IV Colóquio Internacional Educação e Contemporaneidade ISSN 1982-3657
Introdução
O sistema de telensino foi implantado no Estado do Ceará em 1974. Com a
universalização desse sistema, em 1993, o telensino passou a ser obrigatório em todas as
instituições de 1º grau da rede estadual, revertendo a situação anterior em que as
maiores usuárias do sistema eram as escolas municipais e substituindo o ensino
convencional.
O presente trabalho analisa o telensino e seus impactos sobre a perda da
identidade docente, tendo em vista que esse sistema foi utilizado como padrão durante
muitos anos na educação do Estado do Ceará e trouxe consequências tanto para a
qualidade do ensino ofertado, quanto para o trabalho do professor.
A exposição desse estudo será apresentada em dois tópicos: Os profissionais do
telensino cearense e Evidências da perda da identidade docente no telensino.
Os profissionais do telensino
O sistema de telensino no Ceará foi implantado no ano 1974, seguindo uma
tendência que já se manifestava em outros Estados do país, como São Paulo, que
implantou a TV educativa em 1967; Pernambuco, em 1968; Maranhão, em 1969 e
Amazonas, que passou a utilizar a TV na Educação a partir de 1971 (VIEIRA, 2002).

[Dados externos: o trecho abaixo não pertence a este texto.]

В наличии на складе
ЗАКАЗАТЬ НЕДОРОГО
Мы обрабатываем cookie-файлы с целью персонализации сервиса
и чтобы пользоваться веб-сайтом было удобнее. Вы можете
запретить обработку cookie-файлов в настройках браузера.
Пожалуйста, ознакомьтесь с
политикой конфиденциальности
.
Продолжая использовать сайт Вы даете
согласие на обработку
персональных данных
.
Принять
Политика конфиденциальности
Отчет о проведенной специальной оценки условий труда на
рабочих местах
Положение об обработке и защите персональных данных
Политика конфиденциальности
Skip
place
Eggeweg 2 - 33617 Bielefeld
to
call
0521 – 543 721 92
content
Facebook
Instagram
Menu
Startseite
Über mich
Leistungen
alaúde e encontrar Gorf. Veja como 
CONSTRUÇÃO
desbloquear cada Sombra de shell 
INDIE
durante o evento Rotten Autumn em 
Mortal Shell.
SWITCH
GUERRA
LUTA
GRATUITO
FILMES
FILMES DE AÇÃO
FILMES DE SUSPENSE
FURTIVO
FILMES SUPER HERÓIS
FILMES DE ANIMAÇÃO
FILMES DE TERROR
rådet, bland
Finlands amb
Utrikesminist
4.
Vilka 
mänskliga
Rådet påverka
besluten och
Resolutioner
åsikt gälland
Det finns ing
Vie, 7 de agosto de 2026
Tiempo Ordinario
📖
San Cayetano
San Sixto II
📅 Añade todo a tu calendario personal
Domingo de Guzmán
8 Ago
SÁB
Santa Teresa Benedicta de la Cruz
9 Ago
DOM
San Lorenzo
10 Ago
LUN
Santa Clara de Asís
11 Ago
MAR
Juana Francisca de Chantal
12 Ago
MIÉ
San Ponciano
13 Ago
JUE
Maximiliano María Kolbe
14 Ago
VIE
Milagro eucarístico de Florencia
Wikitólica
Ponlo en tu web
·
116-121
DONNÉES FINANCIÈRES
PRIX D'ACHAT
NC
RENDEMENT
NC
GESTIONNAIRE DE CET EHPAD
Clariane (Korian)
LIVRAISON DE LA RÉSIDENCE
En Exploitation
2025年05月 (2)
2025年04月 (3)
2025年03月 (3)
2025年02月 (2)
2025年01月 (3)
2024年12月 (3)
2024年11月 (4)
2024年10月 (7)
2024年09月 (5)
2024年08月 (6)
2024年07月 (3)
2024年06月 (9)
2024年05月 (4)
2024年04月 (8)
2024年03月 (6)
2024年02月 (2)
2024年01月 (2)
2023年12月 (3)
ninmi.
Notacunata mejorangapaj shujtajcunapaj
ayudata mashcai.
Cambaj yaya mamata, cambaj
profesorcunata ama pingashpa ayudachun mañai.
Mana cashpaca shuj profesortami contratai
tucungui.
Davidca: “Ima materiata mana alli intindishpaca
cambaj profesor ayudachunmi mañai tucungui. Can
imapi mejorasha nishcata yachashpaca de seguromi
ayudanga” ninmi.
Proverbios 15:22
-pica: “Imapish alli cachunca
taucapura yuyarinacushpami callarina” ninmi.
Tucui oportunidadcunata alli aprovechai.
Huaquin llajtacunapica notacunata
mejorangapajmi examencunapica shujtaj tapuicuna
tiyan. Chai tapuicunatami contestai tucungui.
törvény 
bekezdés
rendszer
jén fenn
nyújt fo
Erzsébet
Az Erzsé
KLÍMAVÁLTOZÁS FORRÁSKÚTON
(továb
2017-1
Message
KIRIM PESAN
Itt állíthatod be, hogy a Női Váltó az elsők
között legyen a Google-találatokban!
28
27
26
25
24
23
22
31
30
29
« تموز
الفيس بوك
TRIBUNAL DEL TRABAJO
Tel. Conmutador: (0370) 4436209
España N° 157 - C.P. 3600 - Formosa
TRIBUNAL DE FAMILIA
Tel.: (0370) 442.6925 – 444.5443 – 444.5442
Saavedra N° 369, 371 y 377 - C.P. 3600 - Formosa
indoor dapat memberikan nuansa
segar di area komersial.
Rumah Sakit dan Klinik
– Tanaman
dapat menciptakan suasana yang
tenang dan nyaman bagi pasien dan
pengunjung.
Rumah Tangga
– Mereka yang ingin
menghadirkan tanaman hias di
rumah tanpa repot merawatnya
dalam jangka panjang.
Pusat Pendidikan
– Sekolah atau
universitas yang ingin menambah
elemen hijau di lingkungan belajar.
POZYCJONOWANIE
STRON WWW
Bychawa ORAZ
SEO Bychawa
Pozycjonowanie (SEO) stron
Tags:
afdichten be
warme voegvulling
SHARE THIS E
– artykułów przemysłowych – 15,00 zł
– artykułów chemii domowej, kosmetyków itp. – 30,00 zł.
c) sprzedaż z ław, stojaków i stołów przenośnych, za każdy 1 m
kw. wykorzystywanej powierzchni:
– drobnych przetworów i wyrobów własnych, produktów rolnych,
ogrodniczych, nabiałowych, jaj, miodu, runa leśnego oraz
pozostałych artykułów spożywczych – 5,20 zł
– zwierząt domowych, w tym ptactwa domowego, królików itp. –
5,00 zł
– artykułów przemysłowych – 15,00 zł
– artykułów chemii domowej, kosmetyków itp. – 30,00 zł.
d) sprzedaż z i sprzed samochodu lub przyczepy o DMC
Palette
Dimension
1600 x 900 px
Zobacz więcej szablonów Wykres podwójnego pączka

Sua implantação, na década de 1970, refletiu o momento de efervescência das
ideias tecnicistas, as quais têm por base os princípios da racionalidade técnica e da
eficiência produtiva segundo os moldes capitalistas (BRANDÃO, 2003 p. 41). Sob essa
ótica, o planejamento e a execução da Educação eram realizados por pessoas diferentes,
em momentos distintos, deixando o professor excluído desse processo.
Para a execução dessa prática educativa havia, em sala de aula, um profissional
que não se caracterizava por ser um professor, visto que dele não se exigia a formação
profissional e o conhecimento dos conteúdos compatíveis com as áreas em que estaria
atuando (BARRETO, 2002). Era o Orientador de Aprendizagem (OA), cuja função era
“enriquecer e facilitar as trocas” (CAMPOS, 1983, p. 58).
Essa compreensão de que o profissional que se encontrava em sala de aula não
estava ali para ensinar, pois estes conteúdos eram transmitidos pela televisão, coloca o
Orientador de Aprendizagem na condição de um mero operador do aparelho de TV,
atribuição que o tornava o docente do telensino.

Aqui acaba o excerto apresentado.